───── SUPPLIED ENTRIES ─────
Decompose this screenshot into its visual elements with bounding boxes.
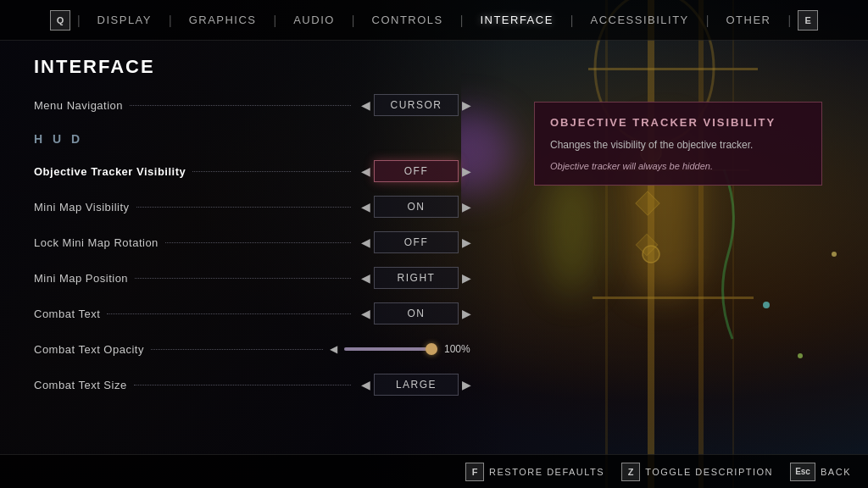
selector-combat-text[interactable]: ◀ ON ▶ (358, 302, 475, 324)
tooltip-description: Changes the visibility of the objective … (550, 137, 806, 152)
selector-arrow-right-lock-mini-map[interactable]: ▶ (459, 236, 475, 249)
back-action[interactable]: Esc BACK (790, 463, 851, 481)
selector-value-menu-nav: CURSOR (374, 94, 459, 116)
selector-value-mini-map-visibility: ON (374, 196, 459, 218)
dots-combat-text-size (134, 385, 351, 385)
setting-row-lock-mini-map: Lock Mini Map Rotation ◀ OFF ▶ (34, 229, 475, 256)
tooltip-title: OBJECTIVE TRACKER VISIBILITY (550, 116, 806, 129)
slider-value-combat-text-opacity: 100% (444, 343, 475, 355)
selector-arrow-right-combat-text[interactable]: ▶ (459, 307, 475, 320)
selector-arrow-left-mini-map-position[interactable]: ◀ (358, 271, 374, 285)
setting-label-lock-mini-map: Lock Mini Map Rotation (34, 236, 159, 249)
back-label: BACK (821, 467, 851, 477)
back-key: Esc (790, 463, 815, 481)
selector-objective-tracker[interactable]: ◀ OFF ▶ (358, 160, 475, 182)
hud-section-label: H U D (34, 132, 475, 146)
toggle-description-action[interactable]: Z TOGGLE DESCRIPTION (621, 463, 773, 481)
selector-arrow-right-combat-text-size[interactable]: ▶ (459, 378, 475, 391)
svg-point-14 (832, 252, 837, 257)
selector-arrow-right-menu-nav[interactable]: ▶ (459, 98, 475, 112)
nav-sep-7: | (787, 14, 791, 27)
selector-arrow-left-mini-map-visibility[interactable]: ◀ (358, 200, 374, 214)
restore-defaults-action[interactable]: F RESTORE DEFAULTS (465, 463, 604, 481)
nav-item-display[interactable]: DISPLAY (87, 14, 162, 26)
svg-point-13 (798, 353, 803, 358)
setting-label-mini-map-position: Mini Map Position (34, 272, 128, 285)
setting-row-mini-map-visibility: Mini Map Visibility ◀ ON ▶ (34, 193, 475, 220)
nav-item-accessibility[interactable]: ACCESSIBILITY (580, 14, 698, 26)
tooltip-note: Objective tracker will always be hidden. (550, 161, 806, 171)
selector-value-objective-tracker: OFF (374, 160, 459, 182)
toggle-description-key: Z (621, 463, 640, 481)
dots-combat-text-opacity (151, 349, 323, 350)
nav-item-other[interactable]: OTHER (715, 14, 781, 26)
svg-rect-1 (698, 0, 704, 488)
setting-row-combat-text: Combat Text ◀ ON ▶ (34, 300, 475, 327)
page-title: INTERFACE (34, 56, 475, 78)
nav-sep-1: | (169, 14, 172, 27)
toggle-description-label: TOGGLE DESCRIPTION (645, 467, 773, 477)
selector-arrow-right-objective-tracker[interactable]: ▶ (459, 164, 475, 178)
nav-right-key[interactable]: E (798, 10, 818, 30)
selector-mini-map-position[interactable]: ◀ RIGHT ▶ (358, 267, 475, 289)
tower-background (461, 0, 868, 488)
slider-fill-combat-text-opacity (344, 347, 437, 351)
selector-arrow-left-lock-mini-map[interactable]: ◀ (358, 236, 374, 249)
tooltip-box: OBJECTIVE TRACKER VISIBILITY Changes the… (534, 102, 822, 186)
tower-svg (461, 0, 868, 488)
settings-container: Objective Tracker Visibility ◀ OFF ▶ Min… (34, 158, 475, 398)
nav-item-controls[interactable]: CONTROLS (362, 14, 453, 26)
selector-arrow-left-combat-text[interactable]: ◀ (358, 307, 374, 320)
setting-label-objective-tracker: Objective Tracker Visibility (34, 165, 186, 178)
selector-value-mini-map-position: RIGHT (374, 267, 459, 289)
svg-rect-6 (605, 0, 608, 488)
nav-sep-4: | (460, 14, 464, 27)
setting-row-combat-text-opacity: Combat Text Opacity ◀ 100% (34, 336, 475, 363)
selector-arrow-left-menu-nav[interactable]: ◀ (358, 98, 374, 112)
setting-row-objective-tracker: Objective Tracker Visibility ◀ OFF ▶ (34, 158, 475, 185)
dots-menu-nav (130, 105, 351, 106)
selector-arrow-left-objective-tracker[interactable]: ◀ (358, 164, 374, 178)
nav-item-graphics[interactable]: GRAPHICS (179, 14, 267, 26)
nav-sep-3: | (352, 14, 355, 27)
setting-label-combat-text-opacity: Combat Text Opacity (34, 343, 144, 356)
slider-track-combat-text-opacity[interactable] (344, 347, 437, 351)
dots-lock-mini-map (165, 242, 351, 243)
selector-menu-nav[interactable]: ◀ CURSOR ▶ (358, 94, 475, 116)
svg-rect-10 (636, 191, 659, 215)
svg-point-12 (763, 302, 770, 308)
setting-label-menu-nav: Menu Navigation (34, 99, 123, 112)
selector-lock-mini-map[interactable]: ◀ OFF ▶ (358, 231, 475, 253)
nav-item-interface[interactable]: INTERFACE (470, 14, 563, 26)
selector-arrow-left-combat-text-size[interactable]: ◀ (358, 378, 374, 391)
selector-value-combat-text-size: LARGE (374, 374, 459, 396)
slider-arrow-left-combat-text-opacity[interactable]: ◀ (330, 343, 337, 355)
main-content: INTERFACE Menu Navigation ◀ CURSOR ▶ H U… (0, 41, 500, 454)
setting-label-combat-text: Combat Text (34, 308, 100, 320)
dots-mini-map-visibility (136, 207, 351, 208)
nav-sep-6: | (706, 14, 709, 27)
nav-item-audio[interactable]: AUDIO (283, 14, 345, 26)
selector-value-lock-mini-map: OFF (374, 231, 459, 253)
selector-arrow-right-mini-map-position[interactable]: ▶ (459, 271, 475, 285)
setting-label-mini-map-visibility: Mini Map Visibility (34, 201, 130, 214)
setting-row-menu-navigation: Menu Navigation ◀ CURSOR ▶ (34, 92, 475, 119)
svg-rect-4 (593, 297, 754, 299)
slider-thumb-combat-text-opacity[interactable] (426, 343, 437, 355)
dots-combat-text (107, 313, 351, 314)
nav-items-container: Q | DISPLAY | GRAPHICS | AUDIO | CONTROL… (50, 10, 818, 30)
nav-left-key[interactable]: Q (50, 10, 70, 30)
nav-sep-0: | (77, 14, 81, 27)
selector-mini-map-visibility[interactable]: ◀ ON ▶ (358, 196, 475, 218)
dots-objective-tracker (192, 171, 351, 172)
setting-row-mini-map-position: Mini Map Position ◀ RIGHT ▶ (34, 264, 475, 291)
top-navigation: Q | DISPLAY | GRAPHICS | AUDIO | CONTROL… (0, 0, 868, 41)
setting-label-combat-text-size: Combat Text Size (34, 379, 127, 391)
svg-rect-7 (732, 0, 734, 488)
selector-arrow-right-mini-map-visibility[interactable]: ▶ (459, 200, 475, 214)
selector-combat-text-size[interactable]: ◀ LARGE ▶ (358, 374, 475, 396)
nav-sep-2: | (274, 14, 277, 27)
slider-combat-text-opacity[interactable]: ◀ 100% (330, 343, 475, 355)
bottom-bar: F RESTORE DEFAULTS Z TOGGLE DESCRIPTION … (0, 454, 868, 488)
nav-sep-5: | (570, 14, 574, 27)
─────
WHAT THE TASK REQUIRES: Search the data for the string "container" and copy every line where it appears.

OUTPUT FOR THIS TASK:
settings-container: Objective Tracker Visibility ◀ OFF ▶ Min… (34, 158, 475, 398)
nav-items-container: Q | DISPLAY | GRAPHICS | AUDIO | CONTROL… (50, 10, 818, 30)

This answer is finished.